Mitigation strategies in pruning calibration pipelines

Develop effective mitigation strategies within the calibration pipeline used by unstructured pruning algorithms for large language models—specifically Magnitude pruning, SparseGPT, and Wanda—that reliably prevent pruning-triggered attacks while minimizing degradation on standard utility benchmarks. Concretely, design security-aware calibration procedures (e.g., dataset selection and scoring routines) that suppress attack activation across models, sparsity levels, and pruning configurations without incurring substantial performance loss.

Background

The paper demonstrates a pruning-activated attack in which a model appears benign before pruning but exhibits malicious behavior after users apply common unstructured pruning algorithms (Magnitude, SparseGPT, Wanda) as implemented in vLLM. To explore defenses, the authors evaluate security-aware calibration, where the pruning calibration dataset contains jailbreak queries paired with refusals.
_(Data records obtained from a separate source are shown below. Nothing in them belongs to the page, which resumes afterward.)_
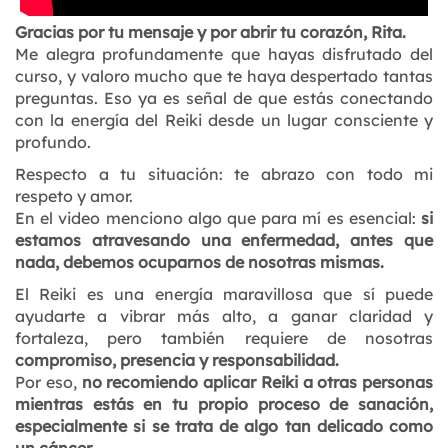
Gracias por tu mensaje y por abrir tu corazón, Rita.
Me alegra profundamente que hayas disfrutado del
curso, y valoro mucho que te haya despertado tantas
preguntas. Eso ya es señal de que estás conectando
con la energía del Reiki desde un lugar consciente y
profundo.
Respecto a tu situación: te abrazo con todo mi
respeto y amor.
En el video menciono algo que para mí es esencial:
si
estamos atravesando una enfermedad, antes que
nada, debemos ocuparnos de nosotras mismas.
El Reiki es una energía maravillosa que sí puede
ayudarte a vibrar más alto, a ganar claridad y
fortaleza, pero también requiere de nosotras
compromiso, presencia y responsabilidad.
Por eso,
no recomiendo aplicar Reiki a otras personas
mientras estás en tu propio proceso de sanación,
especialmente si se trata de algo tan delicado como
Empirically, security-aware calibration substantially reduces attack success rates for SparseGPT but has limited effect for Wanda and introduces notable utility degradation. Consequently, the authors conclude that calibration alone is insufficient and explicitly pose the development of improved calibration-based mitigation methods as an open question.

References

Overall, security-aware calibration by itself is insufficient to reliably prevent pruning-triggered attacks in our setting. We leave methods for a better mitigation strategy in a calibration pipeline as an interesting and important open question for future work.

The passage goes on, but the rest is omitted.